Re: [Rdkit-discuss] How to generate bioisosters?

2018-02-06 Thread Alexis Parenty
Hi Greg, I got it to work with my function “get_amide_biosters(smiles)”
which I am happy to share once I clean it up a bit . Sorry I was not clear.



both get_amide_biosters("CC(NC)=O") and get_amide_biosters("CC(OC)=O")
provide the same recursive smiles:

>>
[$(CNC(C)C(F)(F)F),$(CC1=CN=C(C)C=N1),$(CC1=NN=C(C)N1),$(COC(C)=O),$(CC1=NOC(C)=N1),$(CNS(C)(=O)=O),$(COC1C=C(C)ON=1),$(CNC1(C)COC1),$(COC1(C)COC1),$(CC=C(C)F),$(CNC(C)=N),$(CNC(C)=O),$(CC1N=CC=NC=1C),$(CC1=NN=C(C)O1),$(COC1=CC(C)=NO1),$(CC1=CN=CC(C)=N1),$(CNC1(C)CC1),$(CON=C(C)C#N),$(CC1=CN(C)N=N1),$(CNC1=NC=C(C)O1),$(CC1=NN=NN1C)]



This is what I want in order highlight similarity between compounds that
are structurally different but probably biologically similar if they only
differ by a bioisosteric moiety.

Thanks again,

Alexis




On 6 February 2018 at 17:28, Greg Landrum  wrote:

>
>
> On Tue, Feb 6, 2018 at 10:42 AM, Alexis Parenty <
> alexis.parenty.h...@gmail.com> wrote:
>
>>  I will try your approach and will nest all the result smiles  into a
>> unique recursive smiles.
>>
> I'm not quite sure what you mean here, but it sounds unlikely to work.

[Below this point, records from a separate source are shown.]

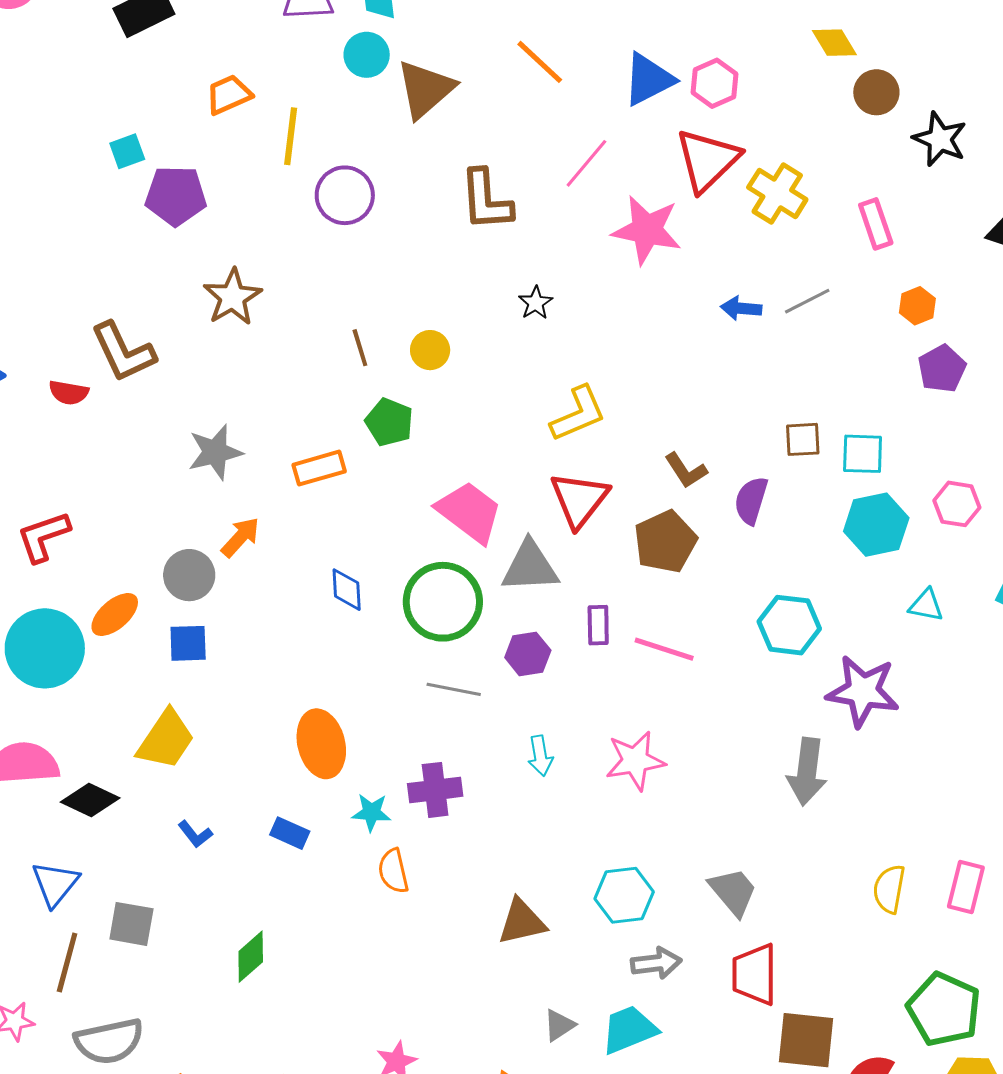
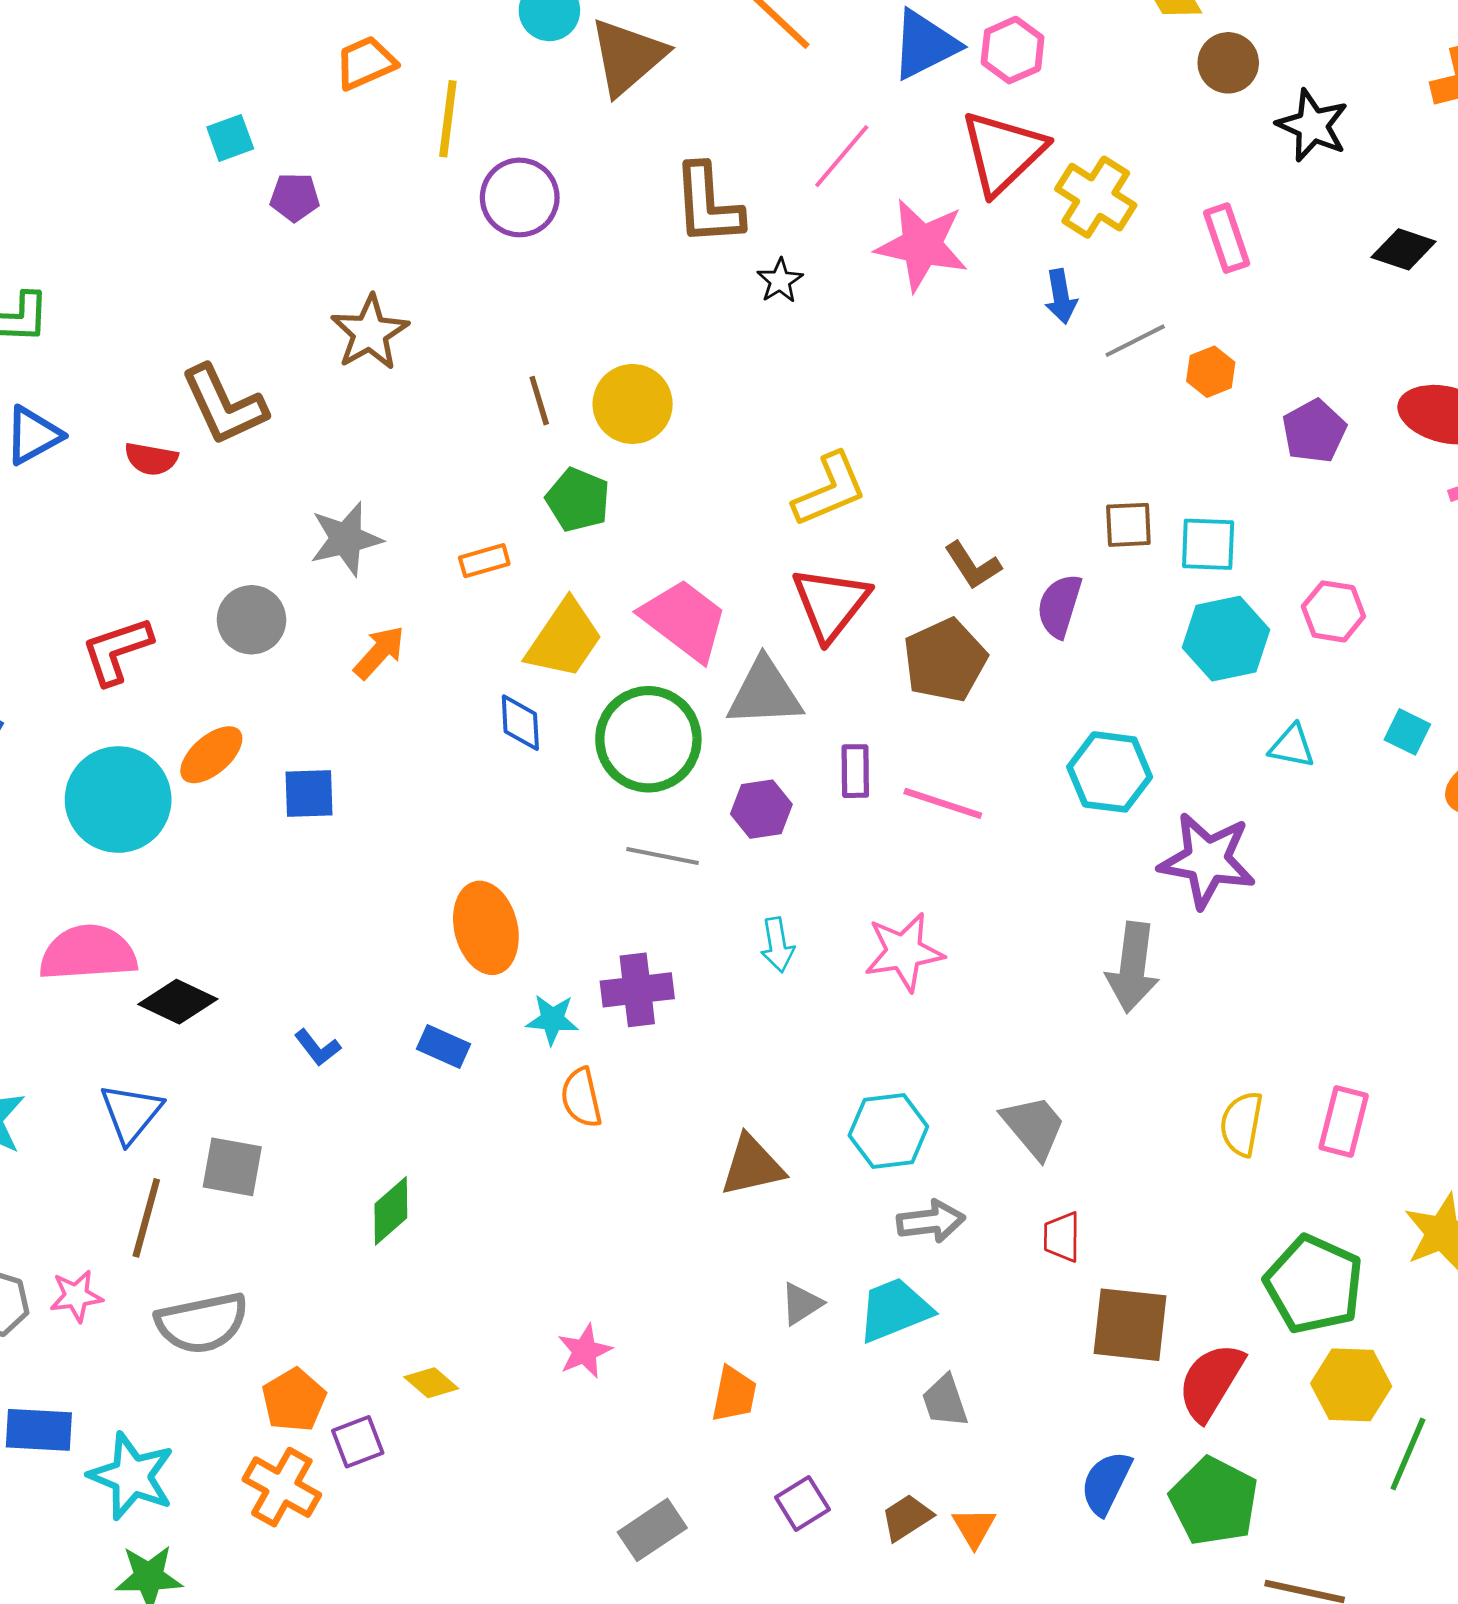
purple pentagon: (176, 196) -> (295, 197), size x0.6
black star: (536, 303) -> (780, 281), moved
orange hexagon: (917, 306) -> (1211, 372), moved
blue arrow: (741, 308) -> (1061, 296), moved, turned -105
yellow circle: (430, 350) -> (633, 404), size x1.5
orange rectangle: (319, 468) -> (484, 561), size x0.7
gray circle: (189, 575) -> (251, 620), moved
yellow trapezoid: (166, 740) -> (564, 639), moved
red trapezoid: (755, 974) -> (1062, 1237), size x0.6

I
> think you may need to do a SMILES for each of your isosteres.
> After hitting "reply" on the earlier message I realized that this is a
> nice example for a blog post, so I am going to put together some example
> code that you may find useful.
> I would be happy to do the example with your isosteres, but I need some
> kind of explanation of what the actual substitution patterns are. For
> example, you have these three "duplicates" in your original message;
> 'C1=CN=[CH1][CH1]=N1', 'C1=[CH1]N=C[CH1]=N1', 'C1=[CH1]N=[CH1]C=N1'
> Should I interpret these as:
> *C1=C(*)N=CC=N1
> *C1=CN=C(*)C=N1
> *C1=CN=CC(*) =N1
> ?
>
> If that's right, does direction matter? If I apply the second of those
> possibilities - *C1=CN=C(*)C=N1 - to
> ClC(=O)NBr
> should it yield both:
> ClC1=CN=C (Br)C=N1
> and
> BrC1=CN=C(Cl)C=N1
> or just one of them?
>
>
> Best,
> -greg
>
>
>
>
>
> On 6 February 2018 at 07:54, Greg Landrum  wrote:
>>
>>> Hi Alexis,
>>>
>>> If you have substructures with substitutions at a single atom, it tends
>>> to be simpler to use Chem.ReplaceSubstructs to do this. This is, however,
>>> not the case here (or in general for bioisosteric replacement)
>>>
>>> The most flexible way to do what you're looking for is to use the
>>> RDKit's chemical reaction functionality and create one reaction per
>>> isosteric replacement you want to make. Here's a simple example showing the
>>> "amide -> 1,2,3 triazole" replacement:
>>>
>>> In [11]: triazoleRxn = AllChem.ReactionFromSmarts('[*
>>> :1]C(=O)N[*:2]>>[*:1]c1cn([*:2])nn1')
>>>
>>>
>>> And here's how you'd use that to perform a replacement:
>>>
>>> In [12]: ps = triazoleRxn.RunReactants((Chem
>>> .MolFromSmiles('C1CC1C(=O)Nc1c1'),))
>>>
>>> In [13]: Chem.MolToSmiles(ps[0][0])
>>> Out[13]: 'c1ccc(-n2cc(C3CC3)nn2)cc1'
>>>
>>>
>>> Notice that I added the bioisostere itself to the products of the
>>> reaction as SMILES. You don't want query features there.
>>>
>>> I hope this helps,
>>> -greg
>>>
>>>
>>>
>>>
>>> On Mon, Feb 5, 2018 at 10:07 AM, Alexis Parenty <
>>> alexis.parenty.h...@gmail.com> wrote:
>>>
 Dear RDKiters,

 I would like to generate the bioisosters of amides from a large list of
 structures:

 The smarts patterns for the bioisosters  of amides I am interested in
 is:

 smarts_path = ['C1=CN=[CH1][CH1]=N1', 'C1=[CH1]N=C[CH1]=N1',
 'C1=[CH1]N=[CH1]C=N1', 'OC1=[CH1]C=NO1', 'OC1=NOC=[CH1]1',
 'C1=CN=C([NX3])O1', '[#6X4]([#6X4](F)(F)(F))[NX3]', 'C(C#N)=NO',
 'N1N=NN=C1', 'N1N=NC=[N]1', 'N1N=NC=[CH1]1', 'C1=NOC=N1', 'C1=NN=C[OX2]1',
 'C1=NN=C[NH1]1', '[C]1(COC1)[OX2]', '[C]1(COC1)[NX3]',
 'C([NX3H1])=N[CX4H3]', '[CX4]1([CX4][CX4]1)[NX3]',
 '[#16X4+2]([NX3])([OX1-])([OX1-])', '[#16X4]([NX3])(=[OX1])(=[OX1])',
 '[CX3](=[CX3])(F)', '[OX2][CX3](=[OX1])', '[NX3][CX3](=[OX1])']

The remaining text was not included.